President of the Ku Klax Klan Pastor Thomas Robb with his wife Muriel Robb. Photo / Supplied.
Pastor Thomas Robb, the softly spoken 62-year-old leader of one of the largest Ku Klux Klan organisations remaining in the United States, admits that it has been a difficult past couple of weeks.
He has been bed-ridden with flu - ever since he was a child growing up in the cold climate of Detroit, Michigan, his illnesses have lingered longer than normal.
And Robb's work, which consists of unifying the "global minority of white people", has also kept him extremely busy. "Someone wrote me an email just yesterday," Robb says. "They wanted to tell me that I was the most evil person in the world."
Despite the grand scale of his mission, Robb leads his chapter of the Klan from rather modest surroundings in Zinc, a remote northern Arkansas settlement.
Like many of the countless small towns that dot America's southern states, Zinc is undersized (76 residents, according to the 2000 census) and has a largely white population. Nearly 40 per cent of its inhabitants live below the poverty line.
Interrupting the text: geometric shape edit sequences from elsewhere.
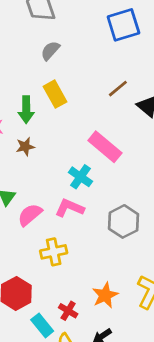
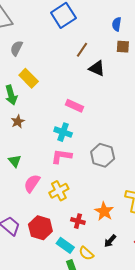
brown line: (118, 89) -> (82, 50), moved
pink rectangle: (105, 147) -> (74, 106), size x0.7
pink semicircle: (30, 215) -> (32, 183), moved
red cross: (68, 311) -> (78, 221), moved

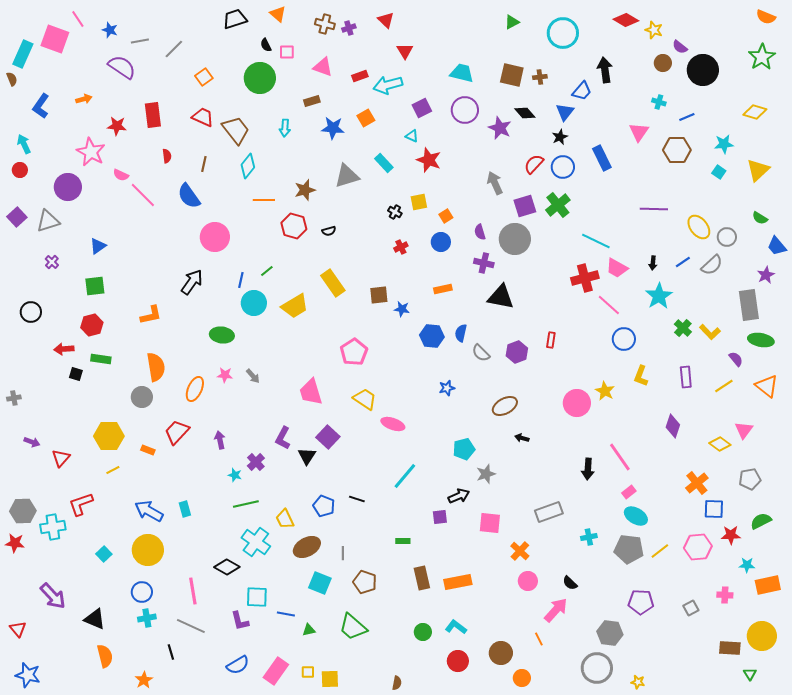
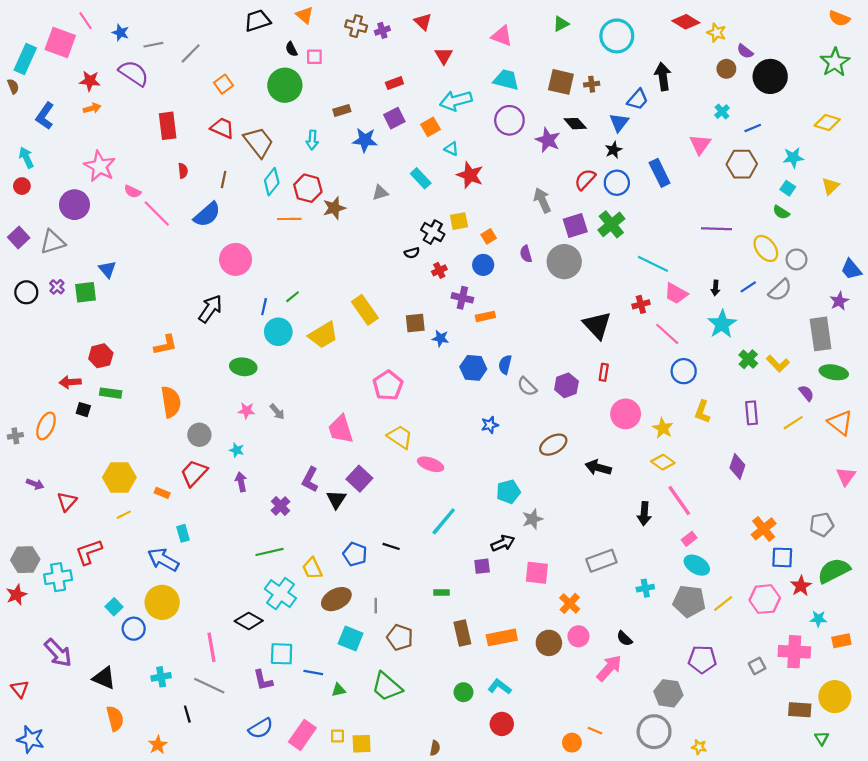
pink triangle: (323, 67) -> (502, 36), moved
cyan arrow: (388, 85) -> (456, 101), moved
cyan cross: (659, 102) -> (722, 112), turned 32
purple square: (422, 108) -> (394, 118), moved
orange square: (366, 118) -> (431, 127), moved
red star: (117, 126) -> (90, 81), moved
yellow triangle: (758, 170) -> (830, 186), size x0.7
gray triangle: (347, 176) -> (380, 193), size x0.6
blue semicircle: (189, 196) -> (207, 215), turned -96
black cross: (395, 212) -> (433, 232), size x1.5
green semicircle: (760, 218) -> (781, 212), moved
red hexagon: (294, 226) -> (308, 188), moved
black semicircle: (329, 231) -> (412, 253), moved
blue triangle: (98, 246) -> (107, 269), turned -36
purple cross: (484, 263) -> (462, 298), moved
red cross: (585, 278) -> (641, 304), size x0.6
green square: (95, 286) -> (85, 292), moved
black triangle: (501, 297) -> (597, 325), moved, turned 36
black circle: (31, 312) -> (26, 292), moved
orange ellipse: (195, 389) -> (46, 426), moved
gray circle: (142, 397) -> (199, 435), moved
pink circle: (577, 403) -> (626, 414), moved
pink triangle: (744, 430) -> (846, 476), moved
black arrow: (522, 438) -> (598, 468), moved, size x1.6
yellow diamond: (720, 444) -> (663, 462), moved
cyan star: (235, 475) -> (237, 450), moved
cyan rectangle: (185, 509) -> (183, 533), moved
green semicircle: (761, 521) -> (834, 571), size x1.4
red star: (731, 535) -> (801, 586), turned -30
red star: (15, 543) -> (16, 595), turned -30
orange rectangle: (768, 585) -> (841, 641), size x0.7
blue circle: (142, 592) -> (134, 629), moved
pink cross: (725, 595) -> (794, 652), size x1.8
orange line: (539, 639) -> (595, 731), moved, turned -40
brown circle: (501, 653) -> (549, 643), moved

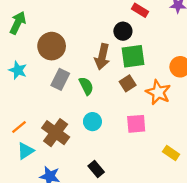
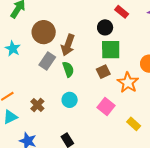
brown arrow: (102, 57) -> (68, 45), moved
pink square: (136, 124) -> (106, 107), turned 36
brown cross: (56, 133) -> (37, 105), size x0.6
yellow rectangle: (171, 153) -> (134, 124), moved

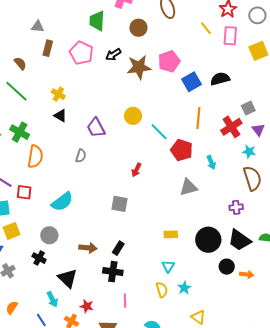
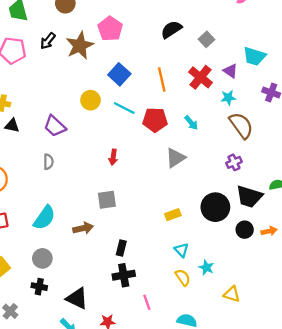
blue square: (191, 82) -> (119, 74), moved
gray square: (248, 108) -> (206, 39), moved
brown arrow: (88, 248) -> (83, 228), moved

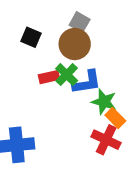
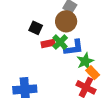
black square: (31, 37) -> (36, 28), moved
green star: (104, 102) -> (85, 61), turned 30

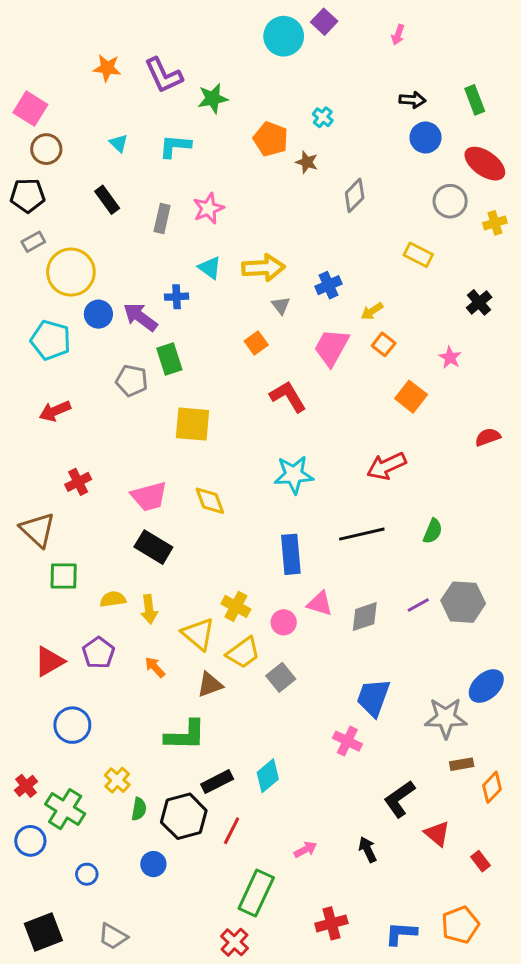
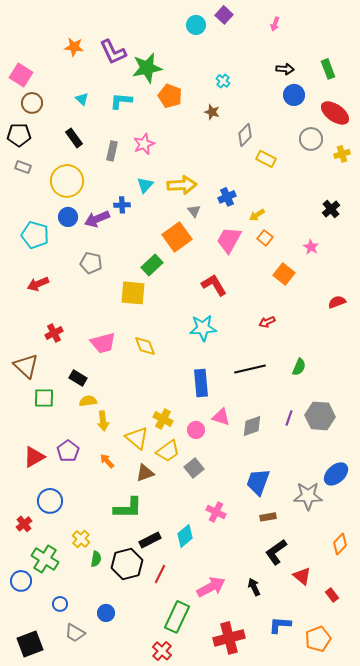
cyan circle: (284, 36) -> (196, 25), size x0.7
green star: (213, 98) -> (147, 68), size x1.4
orange pentagon: (271, 139) -> (170, 96), moved
gray rectangle: (33, 242) -> (23, 167), turned 49
yellow rectangle: (418, 255) -> (266, 159), moved
cyan triangle: (210, 268) -> (145, 185), turned 36
yellow circle: (71, 272) -> (67, 181), moved
purple arrow: (140, 317) -> (97, 219), turned -60
orange square: (256, 343) -> (177, 237), size x1.8
green rectangle: (169, 359) -> (152, 265), moved, turned 65
red L-shape: (288, 397) -> (214, 285), moved
red arrow: (386, 466) -> (267, 322), size x0.6
black rectangle: (153, 547) -> (78, 378), moved, size x0.7
yellow semicircle: (113, 599) -> (88, 401), moved
purple line: (418, 605) -> (289, 418), turned -42
pink cross: (347, 741) -> (216, 512), moved
brown rectangle: (462, 764) -> (268, 517), moved
red cross: (26, 786) -> (24, 524), moved
pink arrow: (305, 850) -> (211, 587), size x1.8
blue circle: (153, 864) -> (106, 613), moved
red cross: (331, 923) -> (229, 638), size x1.4
blue L-shape: (401, 934) -> (280, 625), moved
gray trapezoid: (113, 936) -> (75, 633), moved

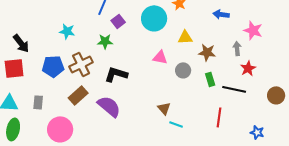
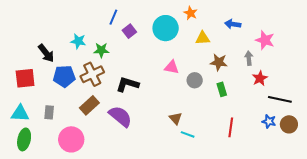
yellow triangle: (185, 37) -> (203, 38), moved
green star: (105, 41) -> (101, 50), moved
black arrow: (21, 43) -> (46, 53), moved
black line: (234, 89) -> (280, 99), moved
brown circle: (276, 95) -> (289, 124), moved
blue star: (257, 132) -> (269, 121), moved

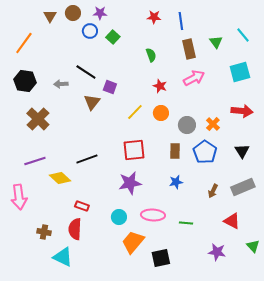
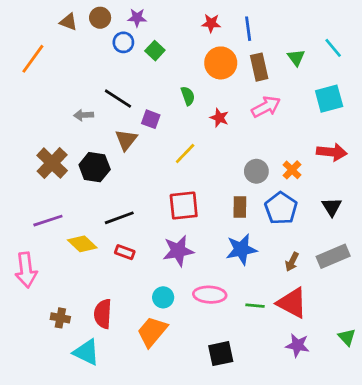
brown triangle: (50, 16) -> (69, 22), turned -40
green semicircle: (151, 55) -> (188, 96), moved
black hexagon: (25, 81) -> (95, 167), moved
orange circle: (161, 113) -> (221, 63), moved, size x1.5
blue star: (176, 182) -> (241, 249), size x1.6
red rectangle: (82, 206) -> (125, 252), moved
red triangle: (232, 221) -> (292, 303), moved, size x1.4
orange trapezoid: (133, 242) -> (152, 332), moved

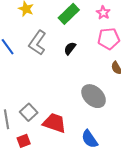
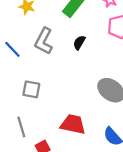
gray square: (29, 112) -> (31, 89), moved, turned -30

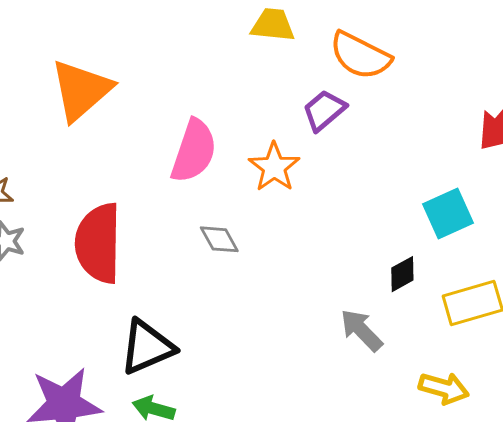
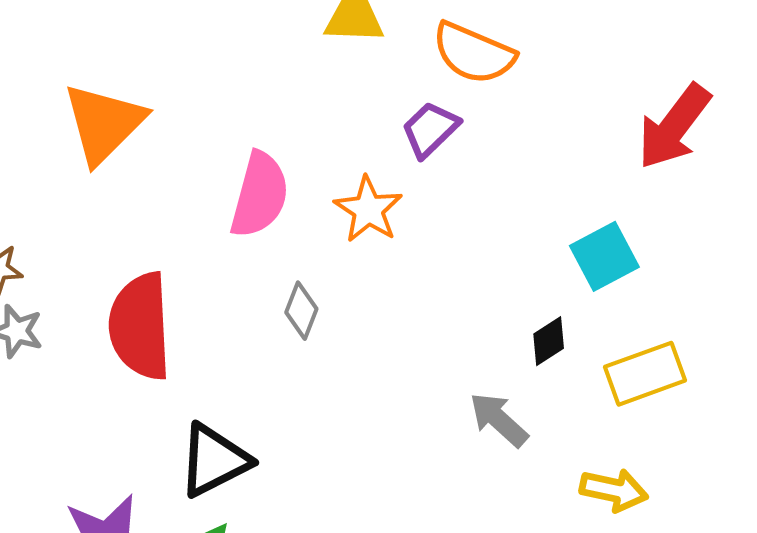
gray diamond: (219, 239) -> (301, 311), turned 54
Zinc lies near the invisible border that divides the northern and southern states of the US, the Mason-Dixon Line, which separates Arkansas from the Midwest confines of Missouri.
What makes Zinc different is that it is home to the headquarters of the Knights of the Ku Klux Klan.
The Klan, once the most feared racist group in America, still has a small yet active membership throughout the American south and mid-west - estimates put national figures at 6000 to 8000 Klansmen.
Robb credits the internet, as well as the "average American's" concern about illegal immigration, for the sustained interest in the Klan.
"A young father who is worried about the flood of immigrants into the US can go to his computer and find us," Robb says. "We are right there for him - www.kkk.com."
The second time we speak, Robb begins by explaining some common Klan terminology and traditions. "Firstly, it's not called burning the cross, it's called lighting the cross," Robb says.
"And it's not necessarily just a symbol of the Klan - it shows the power of Jesus Christ."
Robb explains that what became widely popularised as a symbol of Klan terror is not restricted to the lawns of the Klan's enemies.
"If you visit a local Methodist church here [in the South], or even a Presbyterian church, you'll see representations of crosses with flames at the base. The firing of the cross is a Christian ideal."